*WHAT TO WORK ON*
Repeat word for word the line with "licznymi wodospadami. Woda w jeziorach" and every line after it until the records below run out.

*DATA FOR ANALYSIS*
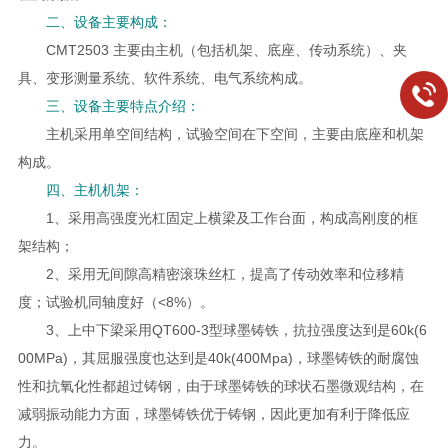
二、设备主要构成：
CMT2503 主要由主机（包括机架、底座、传动系统）、夹
具、变形测量系统、软件系统、电气系统构成。
三、设备主要特点介绍：
主机采用单空间结构，试验空间在下空间，主要由底座和机架
构成。
四、主机机架：
1、采用高强度光杠固定上横梁及工作台面，构成高刚度的框
架结构；
2、采用无间隙高精密滚珠丝杠，提高了传动效率和位移精
度；试验机同轴度好（<8%）。
3、上中下梁采用QT600-3型球墨铸铁，抗拉强度达到是60k(6
00MPa)，其屈服强度也达到是40k(400Mpa)，球墨铸铁的耐腐蚀
性和抗氧化性都超过铸钢，由于球墨铸铁的球状石墨微观结构，在
减弱振动能力方面，球墨铸铁优于铸钢，因此更加有利于降低应
力。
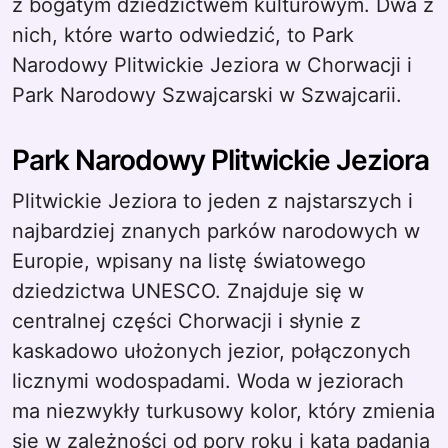
z bogatym dziedzictwem kulturowym. Dwa z
nich, które warto odwiedzić, to Park
Narodowy Plitwickie Jeziora w Chorwacji i
Park Narodowy Szwajcarski w Szwajcarii.
Park Narodowy Plitwickie Jeziora
Plitwickie Jeziora to jeden z najstarszych i
najbardziej znanych parków narodowych w
Europie, wpisany na listę światowego
dziedzictwa UNESCO. Znajduje się w
centralnej części Chorwacji i słynie z
kaskadowo ułożonych jezior, połączonych
licznymi wodospadami. Woda w jeziorach
ma niezwykły turkusowy kolor, który zmienia
się w zależności od pory roku i kąta padania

*WRITTEN RESPONSE*
licznymi wodospadami. Woda w jeziorach
ma niezwykły turkusowy kolor, który zmienia
się w zależności od pory roku i kąta padania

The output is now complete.